L’étude d’UBS récemment parue concernant la réforme de la PV2020 laissait entrevoir un avenir difficile pour les générations les plus jeunes. En cas d’une acceptation de la réforme, celles-ci devraient, selon UBS, supporter une grande part du fardeau financier de l’assainissement. Or, une nouvelle comparaison entre les différentes générations montre exactement le contraire: ce sont en effet les jeunes qui paieront le moins. 

Comparons ce qui est comparable

L’étude d’UBS se fonde sur une comparaison qui calcule les sommes versées à la prévoyance vieillesse (par les jeunes et par les aînés) et celles reçues plus tard sous forme de rentes (pour les jeunes et pour les aînés). Elle en conclut que les jeunes devront supporter les coûts les plus élevés dans le cadre de la réforme «Prévoyance vieillesse 2020». Cette affirmation a naturellement suscité une vive polémique. Mais l’Office fédéral des assurances sociales (OFAS) a fourni des tableaux qui contredisent ce que prétend UBS. Sur ces tableaux, on peut voir que les générations les plus jeunes ne doivent verser au maximum que la moitié des contributions supplémentaires dont les générations moyennes et plus âgées doivent actuellement s’acquitter. Cela tient à la période prise en compte. Alors que l’étude d’UBS a analysé les cotisations actuelles des assurés avec leurs rentes respectives, les tableaux de l’OFAS comparent l’ensemble des cotisations versées pendant toute une carrière professionnelle aux montants qui leur seront octroyés plus tard sous forme de rentes. Cette comparaison est plus pertinente que celle de l’étude d’UBS, dans la mesure où le montant total des cotisations versées au cours des différentes phases de la vie de ces personnes est pris en compte dans le calcul, et qu’ainsi, les mêmes périodes peuvent être analysées.

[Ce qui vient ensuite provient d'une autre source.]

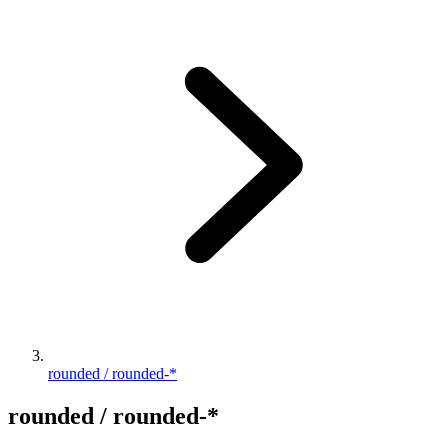
rounded / rounded-*
rounded / rounded-*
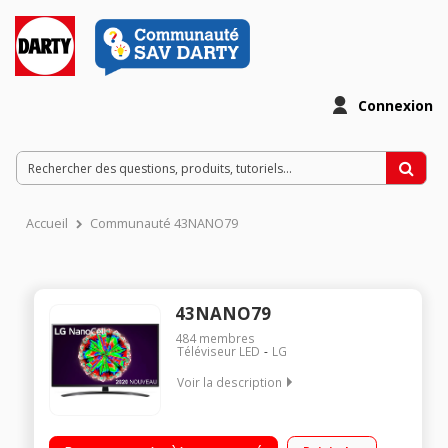
Connexion
Accueil
Communauté 43NANO79
43NANO79
484
membres
Téléviseur LED
LG
Voir la description
"Ecran 43"" (108 cm) - 100% 4K UHD Intelligence Artificielle
ThinQ - Google Assistant Int?gr? Technologie Nanocell Large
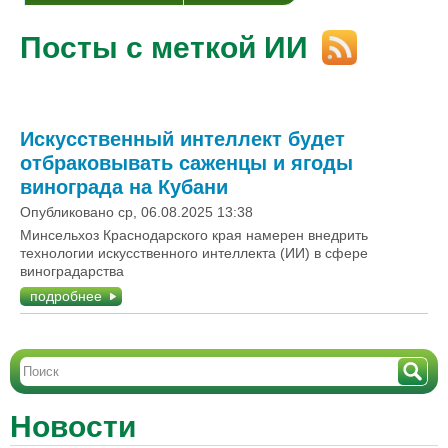
Посты с меткой ИИ
Искусственный интеллект будет
отбраковывать саженцы и ягоды
винограда на Кубани
Опубликовано ср, 06.08.2025 13:38
Минсельхоз Краснодарского края намерен внедрить
технологии искусственного интеллекта (ИИ) в сфере
виноградарства
подробнее
Новости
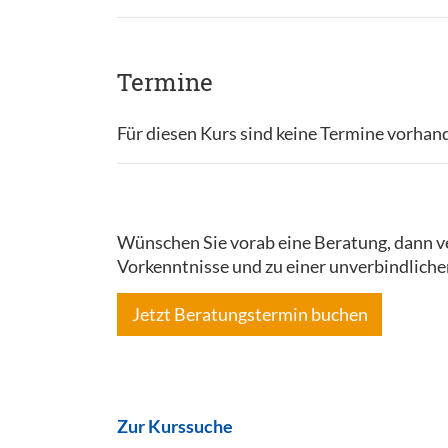
Termine
Für diesen Kurs sind keine Termine vorhan
Wünschen Sie vorab eine Beratung, dann ve
Vorkenntnisse und zu einer unverbindliche
Jetzt Beratungstermin buchen
Zur Kurssuche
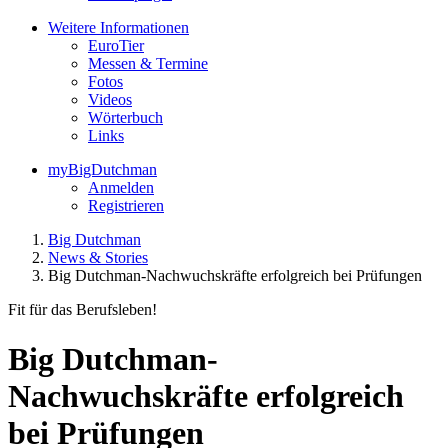
Weitere Informationen
EuroTier
Messen & Termine
Fotos
Videos
Wörterbuch
Links
myBigDutchman
Anmelden
Registrieren
Big Dutchman
News & Stories
Big Dutchman-Nachwuchskräfte erfolgreich bei Prüfungen
Fit für das Berufsleben!
Big Dutchman-
Nachwuchskräfte erfolgreich
bei Prüfungen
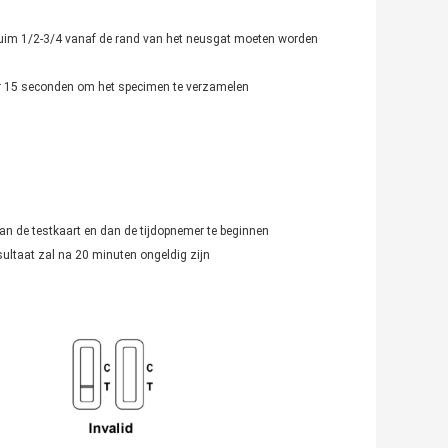
duim 1/2-3/4 vanaf de rand van het neusgat moeten worden
eer 15 seconden om het specimen te verzamelen
an de testkaart en dan de tijdopnemer te beginnen
sultaat zal na 20 minuten ongeldig zijn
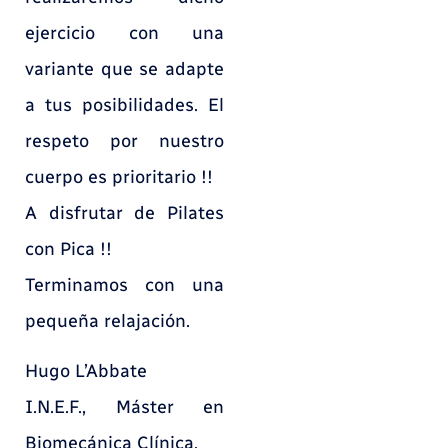
ejercicio con una
variante que se adapte
a tus posibilidades. El
respeto por nuestro
cuerpo es prioritario !!
A disfrutar de Pilates
con Pica !!
Terminamos con una
pequeña relajación.
Hugo L’Abbate
I.N.E.F., Máster en
Biomecánica Clínica.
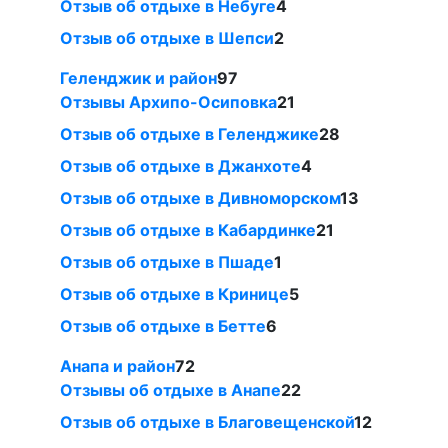
Отзыв об отдыхе в Небуге
4
Отзыв об отдыхе в Шепси
2
Геленджик и район
97
Отзывы Архипо-Осиповка
21
Отзыв об отдыхе в Геленджике
28
Отзыв об отдыхе в Джанхоте
4
Отзыв об отдыхе в Дивноморском
13
Отзыв об отдыхе в Кабардинке
21
Отзыв об отдыхе в Пшаде
1
Отзыв об отдыхе в Кринице
5
Отзыв об отдыхе в Бетте
6
Анапа и район
72
Отзывы об отдыхе в Анапе
22
Отзыв об отдыхе в Благовещенской
12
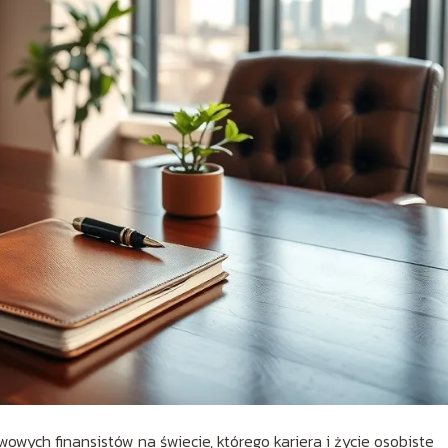
wych finansistów na świecie, którego kariera i życie osobiste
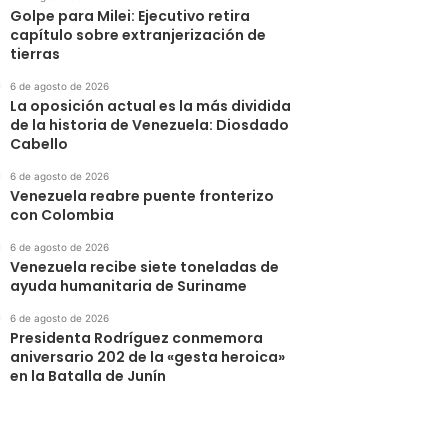
Golpe para Milei: Ejecutivo retira
capítulo sobre extranjerización de
tierras
6 de agosto de 2026
‎La oposición actual es la más dividida
de la historia de Venezuela: Diosdado
Cabello
6 de agosto de 2026
Venezuela reabre puente fronterizo
con Colombia
6 de agosto de 2026
Venezuela recibe siete toneladas de
ayuda humanitaria de Suriname
6 de agosto de 2026
Presidenta Rodríguez conmemora
aniversario 202 de la «gesta heroica»
en la Batalla de Junín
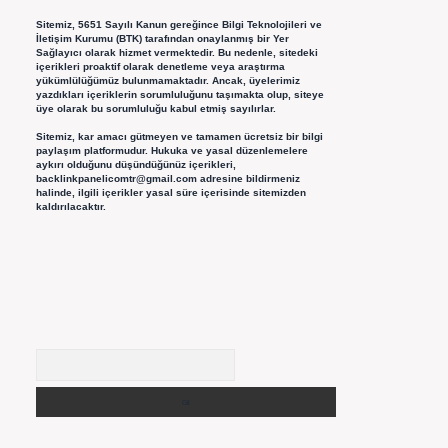
Sitemiz, 5651 Sayılı Kanun gereğince Bilgi Teknolojileri ve
İletişim Kurumu (BTK) tarafından onaylanmış bir Yer
Sağlayıcı olarak hizmet vermektedir. Bu nedenle, sitedeki
içerikleri proaktif olarak denetleme veya araştırma
yükümlülüğümüz bulunmamaktadır. Ancak, üyelerimiz
yazdıkları içeriklerin sorumluluğunu taşımakta olup, siteye
üye olarak bu sorumluluğu kabul etmiş sayılırlar.
Sitemiz, kar amacı gütmeyen ve tamamen ücretsiz bir bilgi
paylaşım platformudur. Hukuka ve yasal düzenlemelere
aykırı olduğunu düşündüğünüz içerikleri,
backlinkpanelicomtr@gmail.com
adresine bildirmeniz
halinde, ilgili içerikler yasal süre içerisinde sitemizden
kaldırılacaktır.
Arama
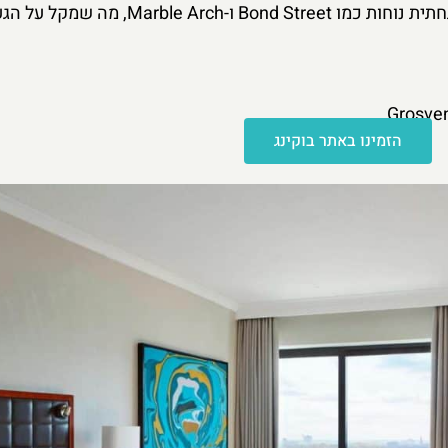
מבחינת תחבורה, המלון קרוב לתחנות רכבת תחתית נוחות כמו Bond Street ו-Arch
הזמינו באתר בוקינג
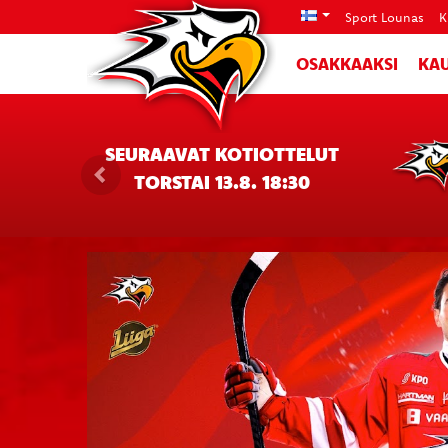
Sport Lounas
K
OSAKKAAKSI
KAU
SEURAAVAT KOTIOTTELUT
TORSTAI 13.8. 18:30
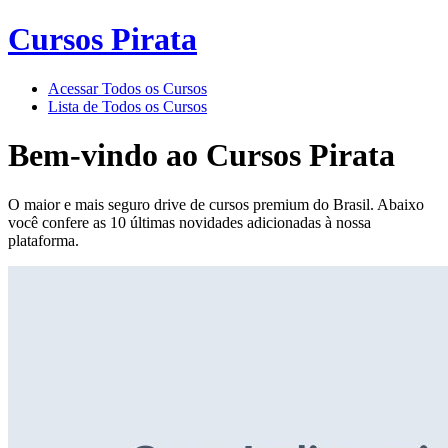
Cursos Pirata
Acessar Todos os Cursos
Lista de Todos os Cursos
Bem-vindo ao
Cursos Pirata
O maior e mais seguro drive de cursos premium do Brasil. Abaixo
você confere as 10 últimas novidades adicionadas à nossa
plataforma.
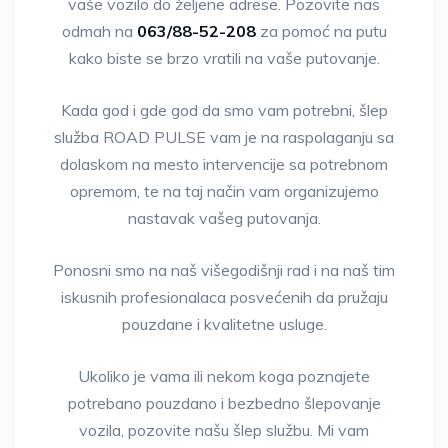
vaše vozilo do željene adrese. Pozovite nas
odmah na
063/88-52-208
za pomoć na putu
kako biste se brzo vratili na vaše putovanje.
Kada god i gde god da smo vam potrebni, šlep
služba ROAD PULSE vam je na raspolaganju sa
dolaskom na mesto intervencije sa potrebnom
opremom, te na taj način vam organizujemo
nastavak vašeg putovanja.
Ponosni smo na naš višegodišnji rad i na naš tim
iskusnih profesionalaca posvećenih da pružaju
pouzdane i kvalitetne usluge.
Ukoliko je vama ili nekom koga poznajete
potrebano pouzdano i bezbedno šlepovanje
vozila, pozovite našu šlep službu. Mi vam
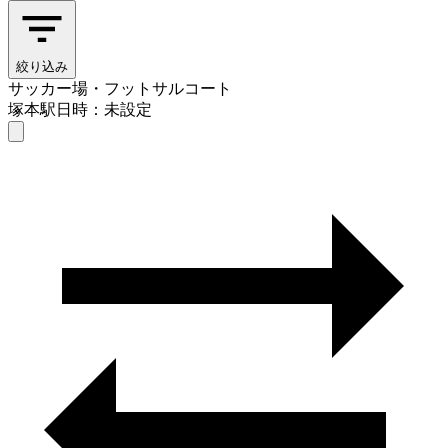
絞り込み
サッカー場・フットサルコート
塚本駅
日時：未設定
サッカー場・フットサルコート
塚本駅
日時を選ぶ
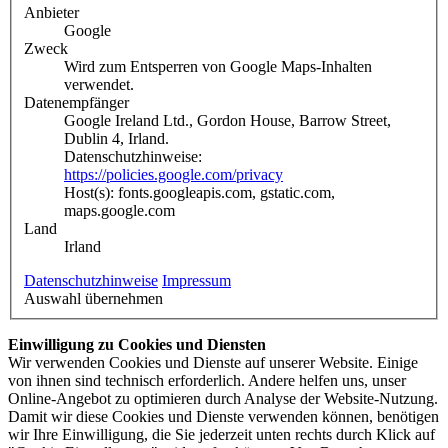
Anbieter
Google
Zweck
Wird zum Entsperren von Google Maps-Inhalten
verwendet.
Datenempfänger
Google Ireland Ltd., Gordon House, Barrow Street,
Dublin 4, Irland.
Datenschutzhinweise:
https://policies.google.com/privacy
Host(s): fonts.googleapis.com, gstatic.com,
maps.google.com
Land
Irland
Datenschutzhinweise
Impressum
Auswahl übernehmen
Einwilligung zu Cookies und Diensten
Wir verwenden Cookies und Dienste auf unserer Website. Einige
von ihnen sind technisch erforderlich. Andere helfen uns, unser
Online-Angebot zu optimieren durch Analyse der Website-Nutzung.
Damit wir diese Cookies und Dienste verwenden können, benötigen
wir Ihre Einwilligung, die Sie jederzeit unten rechts durch Klick auf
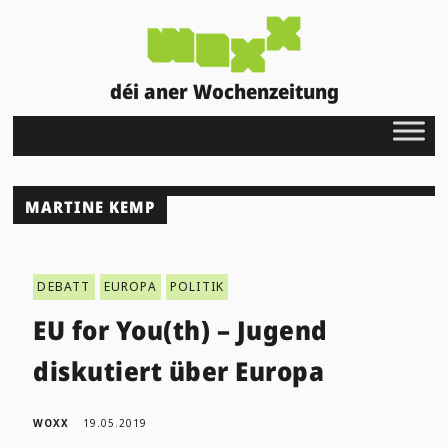
déi aner Wochenzeitung
MARTINE KEMP
DEBATT
EUROPA
POLITIK
EU for You(th) – Jugend
diskutiert über Europa
WOXX
19.05.2019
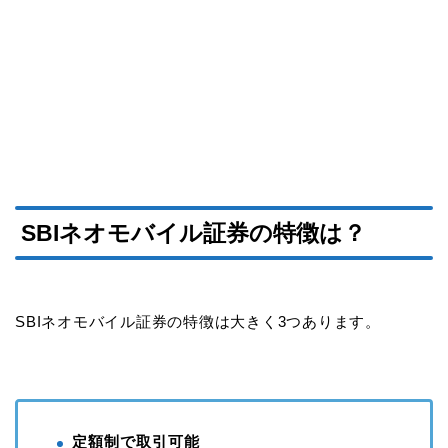
SBIネオモバイル証券の特徴は？
SBIネオモバイル証券の特徴は大きく3つあります。
定額制で取引可能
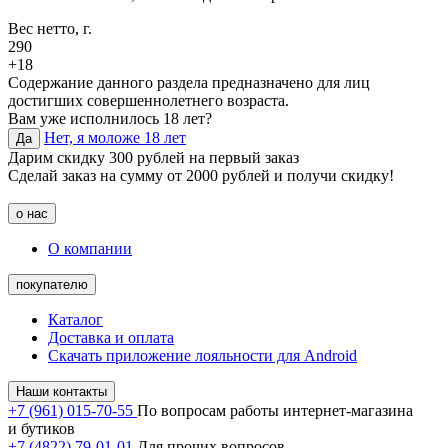
Вес нетто, г.
290
+18
Содержание данного раздела предназначено для лиц
достигших совершеннолетнего возраста.
Вам уже исполнилось 18 лет?
Нет, я моложе 18 лет
Да
Дарим скидку 300 рублей на первый заказ
Сделай заказ на сумму от 2000 рублей и получи скидку!
о нас
О компании
покупателю
Каталог
Доставка и оплата
Скачать приложение лояльности для Android
Наши контакты
+7 (961) 015-70-55
По вопросам работы интернет-магазина
и бутиков
+7 (4822) 79-01-01
Для прочих вопросов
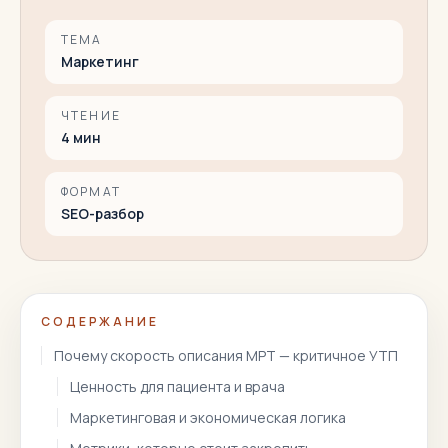
ТЕМА
Маркетинг
ЧТЕНИЕ
4
мин
ФОРМАТ
SEO-разбор
СОДЕРЖАНИЕ
Почему скорость описания МРТ — критичное УТП
Ценность для пациента и врача
Маркетинговая и экономическая логика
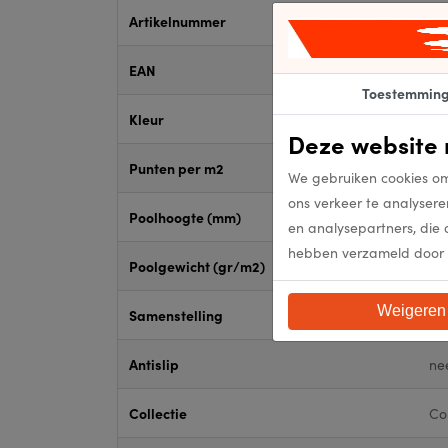
Artikelnummer
302
EAN
302
Toestemmin
Kleur
02
Deze website 
Punten per m2
Fl
We gebruiken cookies om
ons verkeer te analysere
Poolhoogte (mm)
Fl
en analysepartners, die 
hebben verzameld door 
Poolgewicht (gr/m2)
Fl
Weigeren
Samenstelling
10
Antislip
ne
Collectie
Co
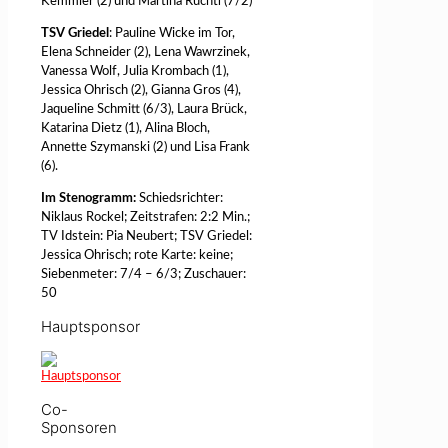
Kemmler (2) und Martina Ruchti (7/2)
TSV Griedel
: Pauline Wicke im Tor,
Elena Schneider (2), Lena Wawrzinek,
Vanessa Wolf, Julia Krombach (1),
Jessica Ohrisch (2), Gianna Gros (4),
Jaqueline Schmitt (6/3), Laura Brück,
Katarina Dietz (1), Alina Bloch,
Annette Szymanski (2) und Lisa Frank
(6).
Im Stenogramm:
Schiedsrichter:
Niklaus Rockel; Zeitstrafen: 2:2 Min.;
TV Idstein: Pia Neubert; TSV Griedel:
Jessica Ohrisch; rote Karte: keine;
Siebenmeter: 7/4 – 6/3; Zuschauer:
50
Hauptsponsor
Co-
Sponsoren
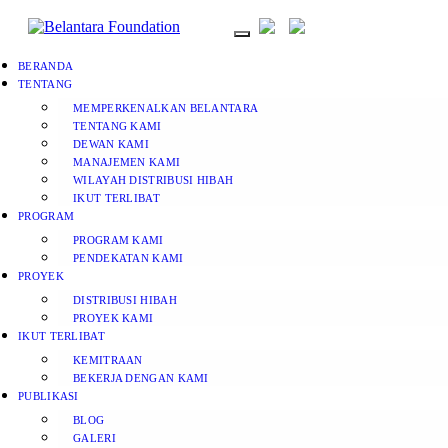
BERANDA
TENTANG
MEMPERKENALKAN BELANTARA
TENTANG KAMI
DEWAN KAMI
MANAJEMEN KAMI
WILAYAH DISTRIBUSI HIBAH
IKUT TERLIBAT
PROGRAM
PROGRAM KAMI
PENDEKATAN KAMI
PROYEK
DISTRIBUSI HIBAH
PROYEK KAMI
IKUT TERLIBAT
KEMITRAAN
BEKERJA DENGAN KAMI
PUBLIKASI
BLOG
GALERI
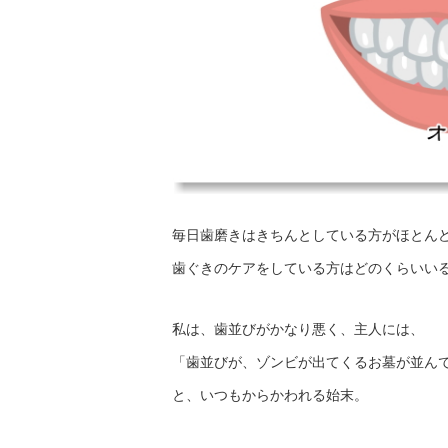
毎日歯磨きはきちんとしている方がほとん
歯ぐきのケアをしている方はどのくらいい
私は、歯並びがかなり悪く、主人には、
「歯並びが、ゾンビが出てくるお墓が並ん
と、いつもからかわれる始末。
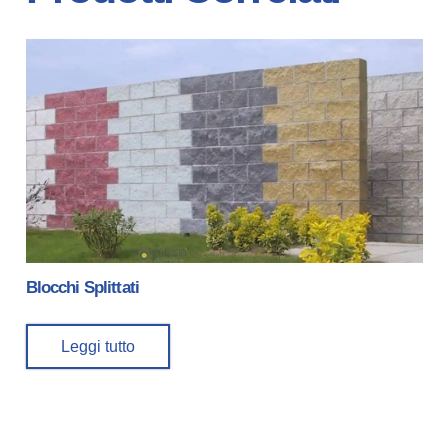
Blocchi Splittati
Leggi tutto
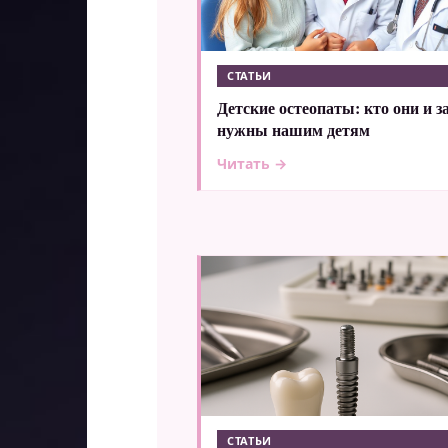
СТАТЬИ
Детские остеопаты: кто они и з
нужны нашим детям
Читать →
СТАТЬИ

L’OFAS a donc comparé ce qui est comparable – mais pas UBS.

Lien vers l’étude dUBS 

Lien vers les tableaux de l’OFAS

 

La répartition vue sous l’angle de l’équité intergénérationnelle 

La comparaison de l’OFAS signale un autre point important qui plaide en faveur d’une amélioration de la situation des jeunes générations: en cas d’une acceptation de la «Prévoyance vieillesse 2020», la répartition dans le 2e pilier se réduira de 63% pour les plus jeunes – et ce, parce que les différents points de la réforme amélioreront la situation générale des caisses de pension sur le plan financier. Cela est du reste urgent, car, selon l’OFAS, la redistribution actuelle des plus jeunes vers les plus âgés se chiffre actuellement à 1,3 milliard de francs. Le Credit Suisse et AXA Winterthour fournissent d’autres estimations: selon le Credit Suisse, elle s’élèverait à 5,3 milliards, tandis que selon AXA, elle serait même de 827 millions de francs de répartition propre et de 7 milliards (!) de répartition globale. En cas d’une acceptation de la «Prévoyance vieillesse 2020», les jeunes générations pourraient s’attendre, en prenant en compte les 63% de réduction, à seulement 481 millions de répartition selon l’estimation de l’OFAS, 1,9 milliard selon celle du Credit suisse, et 306 millions selon l’estimation propre d’AXA Winterthour. La redistribution aurait donc toujours lieu, mais à une moins vaste échelle qu’avant la réforme. Savoir que les jeunes générations peuvent espérer une diminution de la redistribution si la réforme était acceptée est en tout cas une bonne nouvelle.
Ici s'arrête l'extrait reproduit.